Karen couldn't pinpoint the catalyst. Media saturated with violence both real and fictional merged with scenes she had witnessed herself to form a morbid mental collage. From what she could see, death had no rules, plucking people out of the timeline with no regard. Those left behind had their worlds ripped apart. She had found it both fascinating and horrifying. In her decades of life, she had never done something so momentous. Yet, she hadn't even thought to learn how to properly shoot a gun: she would only use it once, after all.

She had closed her eyes. At the last second, she had cheated herself out of actually seeing what she was doing. She had walked up to Max, who was standing there on the sidewalk, and she had pulled the gun out of her purse, raised it to Max's head, and shot him. But she had closed her eyes. All she knew of the experience was from her other senses. The sound of the gunshot. The smell of the gunpowder. The taste of spearmint gum, which she had temporarily stopped chewing. The feel of the trigger against her finger followed by the surprising recoil that had almost caused her to lose her grip. Her eyes had flown open, but all she'd seen was the sky. She hadn't even looked at the body; she'd just put the gun in her purse and walked away.

There was an unexpected emptiness inside her now, as if a piece of her soul had been stripped away and the cold air had rushed in to fill the void. Tremors ran up and down her arms and legs like little demons condemning her for her transgression. She had thought there would be—yes, there it was, the increase in heart rate. But that was nothing more than fear, the same as if Max had pointed a gun at her. She closed her eyes and searched for the guilt.

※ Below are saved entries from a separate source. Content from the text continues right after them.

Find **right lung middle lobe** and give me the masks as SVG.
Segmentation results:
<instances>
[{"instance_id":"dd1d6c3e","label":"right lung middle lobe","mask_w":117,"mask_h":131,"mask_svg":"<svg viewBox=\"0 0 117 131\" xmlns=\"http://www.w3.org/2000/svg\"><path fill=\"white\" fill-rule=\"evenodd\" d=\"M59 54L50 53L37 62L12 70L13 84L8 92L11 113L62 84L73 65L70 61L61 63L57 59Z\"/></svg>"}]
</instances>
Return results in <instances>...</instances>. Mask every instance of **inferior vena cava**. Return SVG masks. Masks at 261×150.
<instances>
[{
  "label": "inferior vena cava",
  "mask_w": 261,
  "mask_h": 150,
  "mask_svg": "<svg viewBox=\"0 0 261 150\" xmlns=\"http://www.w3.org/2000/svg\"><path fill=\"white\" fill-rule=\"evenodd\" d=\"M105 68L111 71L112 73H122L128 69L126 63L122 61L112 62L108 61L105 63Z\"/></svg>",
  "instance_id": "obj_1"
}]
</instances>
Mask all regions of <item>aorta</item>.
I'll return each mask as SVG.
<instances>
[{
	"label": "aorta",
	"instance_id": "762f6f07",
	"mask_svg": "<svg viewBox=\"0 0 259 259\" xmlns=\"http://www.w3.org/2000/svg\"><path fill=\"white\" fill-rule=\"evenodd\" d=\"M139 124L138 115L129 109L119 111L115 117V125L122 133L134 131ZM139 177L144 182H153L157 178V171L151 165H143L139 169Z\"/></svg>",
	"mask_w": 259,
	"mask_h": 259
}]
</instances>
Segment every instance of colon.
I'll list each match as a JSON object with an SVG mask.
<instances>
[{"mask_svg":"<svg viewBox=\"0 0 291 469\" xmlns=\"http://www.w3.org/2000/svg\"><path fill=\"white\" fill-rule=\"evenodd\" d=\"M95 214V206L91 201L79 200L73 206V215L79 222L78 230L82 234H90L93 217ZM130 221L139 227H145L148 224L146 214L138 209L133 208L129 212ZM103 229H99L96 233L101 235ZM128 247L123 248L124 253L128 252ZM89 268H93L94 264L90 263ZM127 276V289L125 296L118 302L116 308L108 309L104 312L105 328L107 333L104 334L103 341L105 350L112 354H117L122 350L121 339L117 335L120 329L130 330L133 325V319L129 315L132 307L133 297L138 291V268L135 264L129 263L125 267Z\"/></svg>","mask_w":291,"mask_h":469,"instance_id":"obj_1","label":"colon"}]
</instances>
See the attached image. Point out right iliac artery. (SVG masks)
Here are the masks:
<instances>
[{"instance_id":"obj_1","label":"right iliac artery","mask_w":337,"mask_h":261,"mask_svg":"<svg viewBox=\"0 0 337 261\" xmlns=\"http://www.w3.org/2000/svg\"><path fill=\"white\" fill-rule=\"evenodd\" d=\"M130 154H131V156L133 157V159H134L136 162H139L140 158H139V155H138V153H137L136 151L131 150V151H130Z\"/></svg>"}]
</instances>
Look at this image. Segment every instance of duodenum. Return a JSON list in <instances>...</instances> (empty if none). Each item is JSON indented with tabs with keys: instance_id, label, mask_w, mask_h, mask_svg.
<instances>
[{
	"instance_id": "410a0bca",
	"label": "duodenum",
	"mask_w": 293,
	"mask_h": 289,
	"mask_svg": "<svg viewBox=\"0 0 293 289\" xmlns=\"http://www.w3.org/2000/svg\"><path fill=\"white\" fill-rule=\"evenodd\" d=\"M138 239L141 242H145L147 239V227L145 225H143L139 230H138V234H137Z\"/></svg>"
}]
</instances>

Karen leaned against the wall, breathing in and out. In, out. In, out. Inhale, life. Exhale, death. Spearmint-flavored death. She shamefully gorged herself on the oxygen that Max could no longer enjoy.

She had named him Max, if only so she could think of him as someone other than "that guy I killed." Even though naming him made him a person, one she knew nothing about. For all she knew, Max had a wife and kids. Yes, and he sold insurance. Insurance! And he drove a mid-size sedan and played poker with friends every Tuesday. And his daughter's name was Sophia. She was probably in third grade.

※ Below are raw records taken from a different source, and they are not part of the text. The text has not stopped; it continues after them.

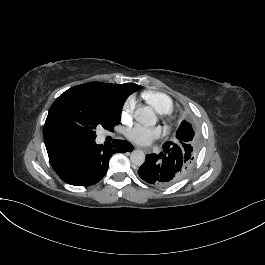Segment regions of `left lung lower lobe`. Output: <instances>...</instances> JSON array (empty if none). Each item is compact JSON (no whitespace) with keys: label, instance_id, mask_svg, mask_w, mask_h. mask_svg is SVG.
<instances>
[{"label":"left lung lower lobe","instance_id":"1","mask_svg":"<svg viewBox=\"0 0 265 265\" xmlns=\"http://www.w3.org/2000/svg\"><path fill=\"white\" fill-rule=\"evenodd\" d=\"M163 152L148 154L138 175L147 183L156 186H168L184 177L183 155L174 146L164 143Z\"/></svg>","mask_w":265,"mask_h":265}]
</instances>
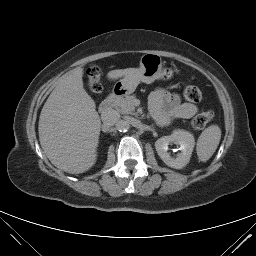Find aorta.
Instances as JSON below:
<instances>
[{"label":"aorta","mask_w":256,"mask_h":256,"mask_svg":"<svg viewBox=\"0 0 256 256\" xmlns=\"http://www.w3.org/2000/svg\"><path fill=\"white\" fill-rule=\"evenodd\" d=\"M116 126L119 131L126 132L130 129V122L127 120H120Z\"/></svg>","instance_id":"aorta-1"}]
</instances>
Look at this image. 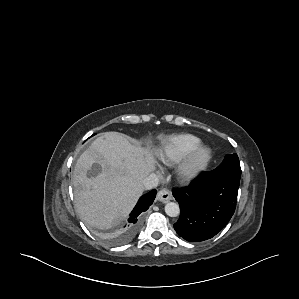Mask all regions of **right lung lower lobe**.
Returning <instances> with one entry per match:
<instances>
[{
    "instance_id": "98d812e1",
    "label": "right lung lower lobe",
    "mask_w": 299,
    "mask_h": 299,
    "mask_svg": "<svg viewBox=\"0 0 299 299\" xmlns=\"http://www.w3.org/2000/svg\"><path fill=\"white\" fill-rule=\"evenodd\" d=\"M157 191L154 189L150 191L149 193L143 195L140 197L138 203L136 204L135 208L130 214V218L128 220V223L124 226L121 233L115 238V242H125L129 240L135 233L141 216L143 212L147 211L149 206L152 205L155 197H156Z\"/></svg>"
}]
</instances>
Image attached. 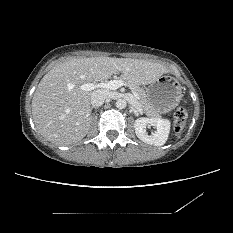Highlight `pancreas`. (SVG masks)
Wrapping results in <instances>:
<instances>
[{
  "label": "pancreas",
  "mask_w": 233,
  "mask_h": 233,
  "mask_svg": "<svg viewBox=\"0 0 233 233\" xmlns=\"http://www.w3.org/2000/svg\"><path fill=\"white\" fill-rule=\"evenodd\" d=\"M123 80V79H122ZM124 85L133 88V90L138 94L137 103L140 107L146 112L148 116L151 117H160L159 113L156 112L147 102L146 92L139 85L123 80Z\"/></svg>",
  "instance_id": "1"
}]
</instances>
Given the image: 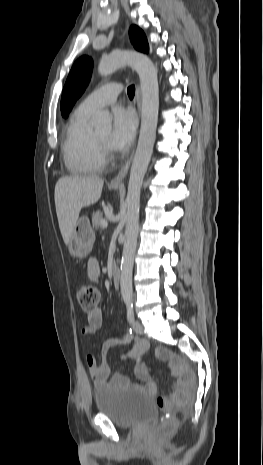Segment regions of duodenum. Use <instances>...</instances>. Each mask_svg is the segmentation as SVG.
Returning <instances> with one entry per match:
<instances>
[{"mask_svg": "<svg viewBox=\"0 0 263 465\" xmlns=\"http://www.w3.org/2000/svg\"><path fill=\"white\" fill-rule=\"evenodd\" d=\"M112 277H113V284L116 288L120 287V282H121V274L119 269L114 268L112 272Z\"/></svg>", "mask_w": 263, "mask_h": 465, "instance_id": "410a0bca", "label": "duodenum"}]
</instances>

Karen thought about it in terms of potential. She assumed she had zero, and Max had eighty. Eighty what, she wasn't sure, but she decided Max had eighty more than she did. Because she was a known quantity, a Borders cashier with a Master's in Russian literature, but Max, Max could have been anyone. He could have done anything. Maybe she had inadvertently changed the course of history.

She slid down the wall.

Maybe it shouldn't have been someone random. Not someone entirely random. She should have done research. But that would have changed it all. That wasn't how death operated. To have put more thought into it would have been cheating.

The sun had set, and Karen's alley had gone dark. She could no longer read the graffiti on the walls. The artist had left his mark on the world, and now so had she, although she was more of an eraser than a painter. A negative mark. Maybe she should have called him Mark.

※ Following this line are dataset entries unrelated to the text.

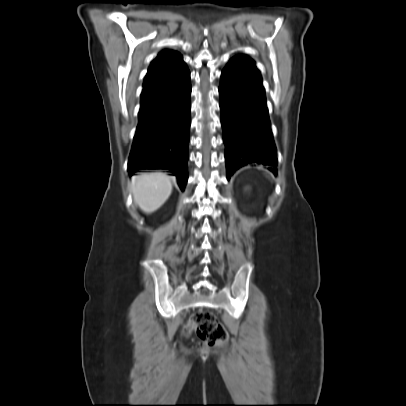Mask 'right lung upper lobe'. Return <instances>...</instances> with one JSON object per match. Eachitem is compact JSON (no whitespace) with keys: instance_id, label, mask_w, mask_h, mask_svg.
I'll use <instances>...</instances> for the list:
<instances>
[{"instance_id":"1","label":"right lung upper lobe","mask_w":406,"mask_h":406,"mask_svg":"<svg viewBox=\"0 0 406 406\" xmlns=\"http://www.w3.org/2000/svg\"><path fill=\"white\" fill-rule=\"evenodd\" d=\"M184 65L183 58L178 52L172 50L162 51L151 63L144 80L143 89L153 87L167 80Z\"/></svg>"}]
</instances>
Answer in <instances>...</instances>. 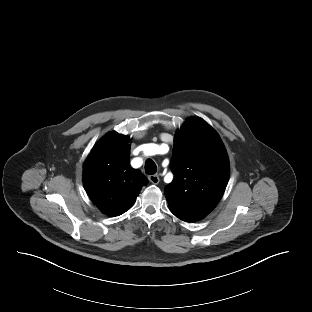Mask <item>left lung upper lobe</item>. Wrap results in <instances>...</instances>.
Wrapping results in <instances>:
<instances>
[{
	"instance_id": "1",
	"label": "left lung upper lobe",
	"mask_w": 312,
	"mask_h": 312,
	"mask_svg": "<svg viewBox=\"0 0 312 312\" xmlns=\"http://www.w3.org/2000/svg\"><path fill=\"white\" fill-rule=\"evenodd\" d=\"M171 169L174 179L165 189L171 212L179 219H203L219 202L230 168L216 131L199 117H191L174 138Z\"/></svg>"
}]
</instances>
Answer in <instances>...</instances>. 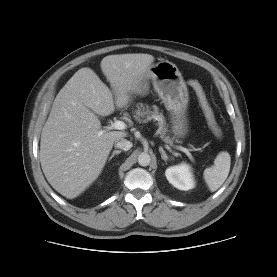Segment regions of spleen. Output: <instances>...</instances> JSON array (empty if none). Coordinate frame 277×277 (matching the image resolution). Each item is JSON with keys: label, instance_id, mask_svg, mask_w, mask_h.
<instances>
[{"label": "spleen", "instance_id": "1", "mask_svg": "<svg viewBox=\"0 0 277 277\" xmlns=\"http://www.w3.org/2000/svg\"><path fill=\"white\" fill-rule=\"evenodd\" d=\"M230 165V154L226 151H222L216 156L214 165L204 170V180L210 191H216L225 182L229 175Z\"/></svg>", "mask_w": 277, "mask_h": 277}]
</instances>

The emptiness inside her was growing, expanding. Not content with devouring her heart, it had taken a good chunk out of her lungs. She placed a hand on her chest, but the cold was contained. It was if it weren't even real. Like she was imagining the feeling of cold, like she was maybe even imagining her guilt. Maybe she didn't feel bad at all. Maybe she just thought she was supposed to feel bad. Did it really matter, with the cold inside her?

Karen pulled the gun out from her purse. Might as well make it easy for them. The gun was cold now too, and this was a cold she could feel with her hand. She closed her eyes and waited for the police to come.

She couldn't help feeling bad about her sweatshirt. It was ruined.